Chile Buying American for Air Defense
Chile presents interesting challenges for an air defense network. Its geography is long, thin, and extremely mountainous, which greatly complicates attempts at full coverage. Tensions over the last couple of decades have been centered on the relatively narrow border with Peru, which represents a simpler problem, but mountainous areas will still introduce “shadows” into radar coverage. Mobile systems are extremely desirable, and to date, Chilean missile defenses have consisted of Blowpipe and Mistral shoulder-fired missiles, and short-range MIM-72 Chaparral tracked systems based on AIM-9 Sidewinder missiles.
In November 2009, Chile submitted a pair of purchase requests to the US DSCA whose net effect would be to create a mobile short-range air defense system for its army. Chile’s Ejercito currently relies on MBDA’s shoulder-fired Mistral missiles for this role, but the addition of Avenger fire units and Sentinel radars would offer big steps forward in mobile battlefield awareness and defense.

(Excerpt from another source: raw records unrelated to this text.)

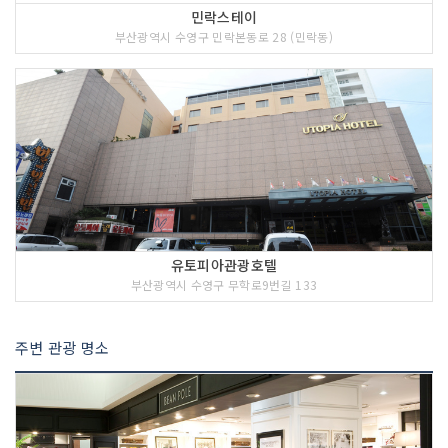
민락스테이
부산광역시 수영구 민락본동로 28 (민락동)
유토피아관광호텔
부산광역시 수영구 무학로9번길 133
주변 관광 명소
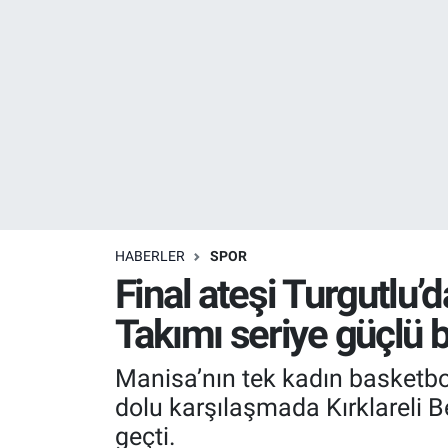
Resmi İlanlar
Resmi Reklam
YAŞAM
HABERLER
SPOR
Final ateşi Turgutlu’
Takımı seriye güçlü 
Manisa’nın tek kadın basketbo
dolu karşılaşmada Kırklareli Be
geçti.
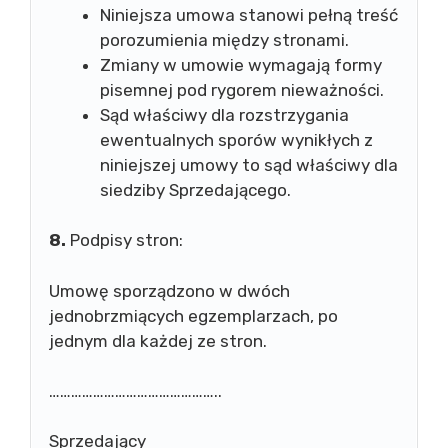
Niniejsza umowa stanowi pełną treść
porozumienia między stronami.
Zmiany w umowie wymagają formy
pisemnej pod rygorem nieważności.
Sąd właściwy dla rozstrzygania
ewentualnych sporów wynikłych z
niniejszej umowy to sąd właściwy dla
siedziby Sprzedającego.
8.
Podpisy stron:
Umowę sporządzono w dwóch
jednobrzmiących egzemplarzach, po
jednym dla każdej ze stron.
………………………………………..
Sprzedający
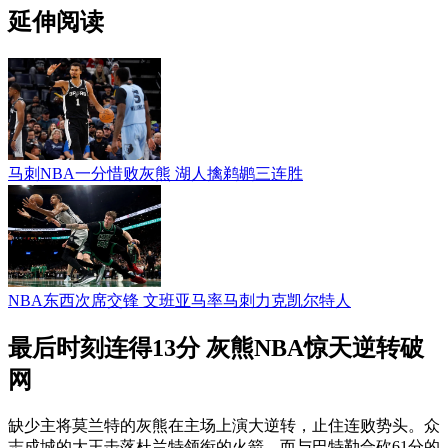
延伸阅读
马刺NBA一分惜败灰熊 湖人擒鹈鹕三连胜
NBA东西次席交锋 文班亚马率马刺力克凯尔特人
最后时刻连得13分 灰熊NBA惊天逆转破
网
缺少主将莫兰特的灰熊在主场上演大逆转，止住连败势头。众
志成城的大王击落杜兰特领衔的火箭，而与巴特勒合砍61分的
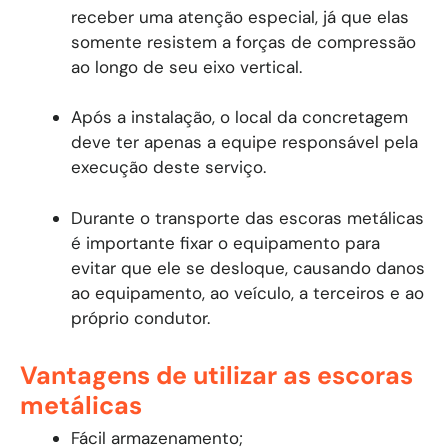
receber uma atenção especial, já que elas
somente resistem a forças de compressão
ao longo de seu eixo vertical.
Após a instalação, o local da concretagem
deve ter apenas a equipe responsável pela
execução deste serviço.
Durante o transporte das escoras metálicas
é importante fixar o equipamento para
evitar que ele se desloque, causando danos
ao equipamento, ao veículo, a terceiros e ao
próprio condutor.
Vantagens de utilizar as escoras
metálicas
Fácil armazenamento;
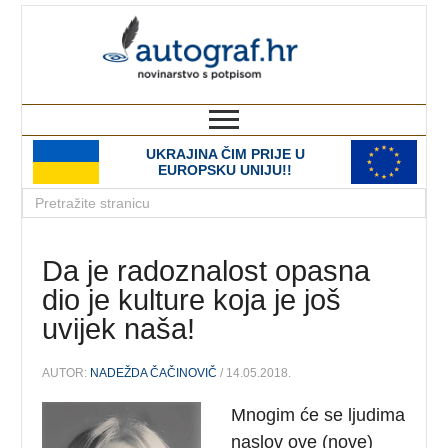
autograf.hr
novinarstvo s potpisom
UKRAJINA ČIM PRIJE U
EUROPSKU UNIJU!!
Da je radoznalost opasna
dio je kulture koja je još
uvijek naša!
AUTOR:
NADEŽDA ČAČINOVIČ
/ 14.05.2018.
Mnogim će se ljudima
naslov ove (nove)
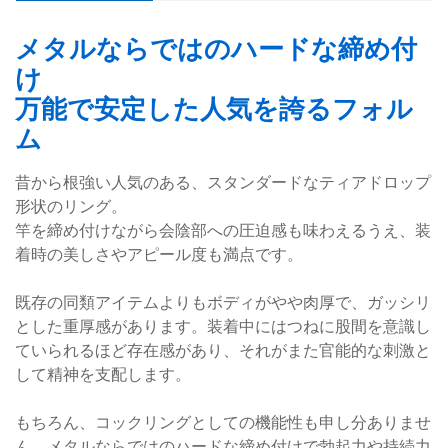
メタルならではのハードな締め付
け
万能で安定した人気を誇るフォル
ム
昔から根強い人気のある、スタンダードなティアドロップ
形状のリング。
竿を締め付けながら会陰部への圧迫感も味わえるうえ、装
着時の美しさやアピール度も満点です。
既存の同類アイテムよりもボディがやや肉厚で、ガッシリ
とした重厚感があります。装着中にはつねに股間を意識し
ていられるほど存在感があり、それがまた官能的な刺激と
して精神を支配します。
もちろん、コックリングとしての機能性も申し分ありませ
ん。メタルならではのハードな締め付けで勃起力や持続力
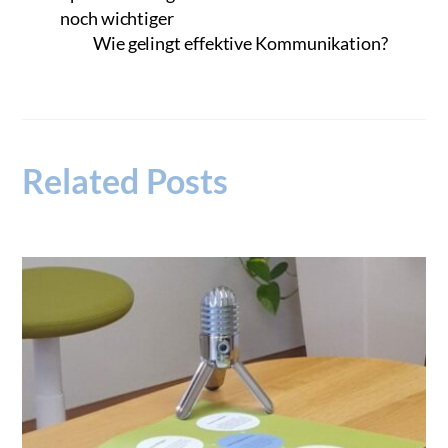
noch wichtiger
Wie gelingt effektive Kommunikation?
Related Posts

In June 2010, reports emerged that this would be followed by a purchase of longer-range AMRAAM-based systems. The $200+ million question is whether any of this has moved forward, as of May 2012.

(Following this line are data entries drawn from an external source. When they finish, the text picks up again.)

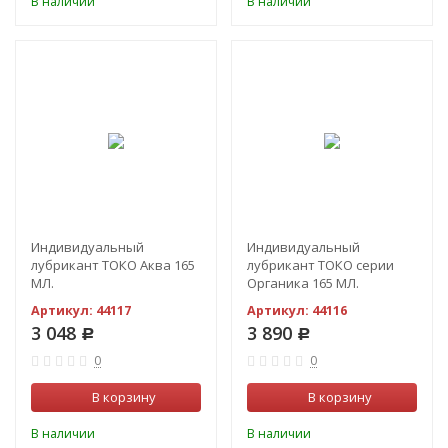
В наличии
В наличии
Индивидуальный
Индивидуальный
лубрикант ТОКО Аква 165
лубрикант ТОКО серии
МЛ.
Органика 165 МЛ.
Артикул:
44117
Артикул:
44116
3 048
3 890
Р
Р
0
0
В корзину
В корзину
В наличии
В наличии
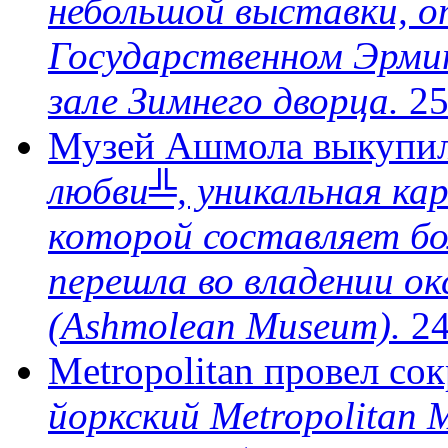
небольшой выставки, о
Государственном Эрми
зале Зимнего дворца.
25
Музей Ашмола выкупил
любви╩, уникальная ка
которой составляет бо
перешла во владении о
(Ashmolean Museum).
24
Metropolitan провел с
йоркский Metropolitan 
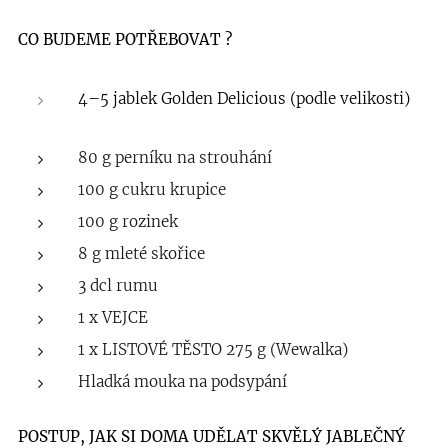
CO BUDEME POTŘEBOVAT ?
4–5 jablek Golden Delicious (podle velikosti)
80 g perníku na strouhání
100 g cukru krupice
100 g rozinek
8 g mleté skořice
3 dcl rumu
1 x VEJCE
1 x LISTOVÉ TĚSTO 275 g (Wewalka)
Hladká mouka na podsypání
POSTUP, JAK SI DOMA UDĚLAT SKVĚLÝ JABLEČNÝ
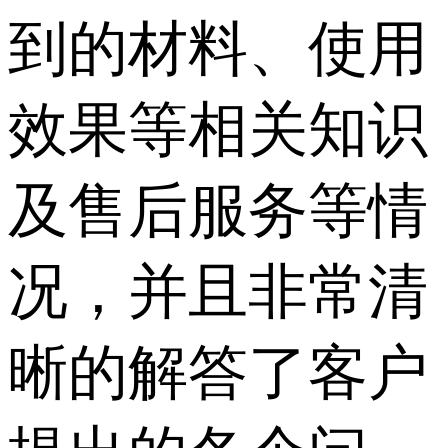
到的材料、使用
效果等相关知识
及售后服务等情
况，并且非常清
晰的解答了客户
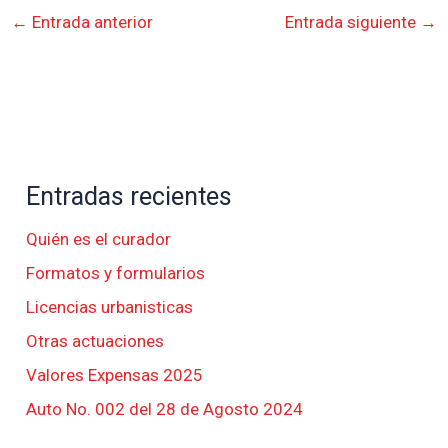
←
Entrada anterior
Entrada siguiente
→
Entradas recientes
Quién es el curador
Formatos y formularios
Licencias urbanisticas
Otras actuaciones
Valores Expensas 2025
Auto No. 002 del 28 de Agosto 2024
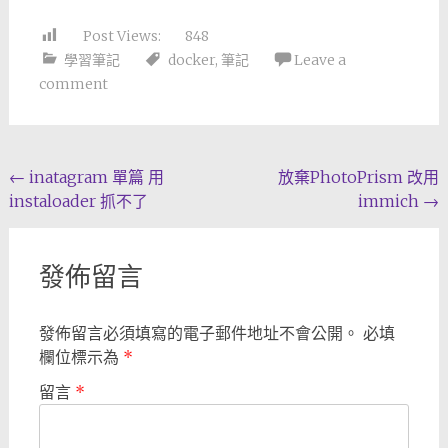
Post Views:
848
學習筆記
docker
,
筆記
Leave a
comment
Post
←
inatagram 單篇 用
放棄PhotoPrism 改用
instaloader 抓不了
immich
→
navigation
發佈留言
發佈留言必須填寫的電子郵件地址不會公開。
必填
欄位標示為
*
留言
*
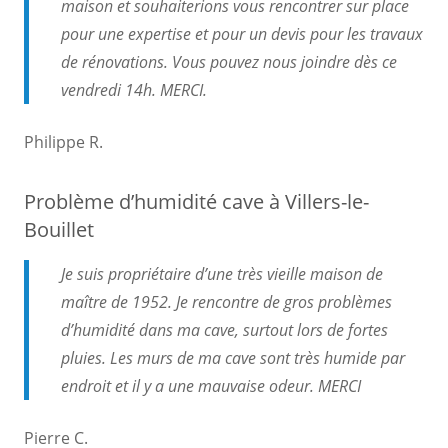
maison et souhaiterions vous rencontrer sur place
pour une expertise et pour un devis pour les travaux
de rénovations. Vous pouvez nous joindre dès ce
vendredi 14h. MERCI.
Philippe R.
Problème d’humidité cave à Villers-le-
Bouillet
Je suis propriétaire d’une très vieille maison de
maître de 1952. Je rencontre de gros problèmes
d’humidité dans ma cave, surtout lors de fortes
pluies. Les murs de ma cave sont très humide par
endroit et il y a une mauvaise odeur. MERCI
Pierre C.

Sentinels, Avengers, Stingers, and SLAMRAAM
ThalesRaytheon’s AN/APQ-64 Sentinel is the USA’s standard short-medium range air defense radar. It is generally mounted on a trailer, and towed into position. The addition of Sentinel radars to this order will provide the Avenger units with longer-range (up to 75 km/ 47 mile) awareness of incoming threats, allowing slew-to-cue that puts their electro-optical targeting sensors on target as soon as the threat is within range.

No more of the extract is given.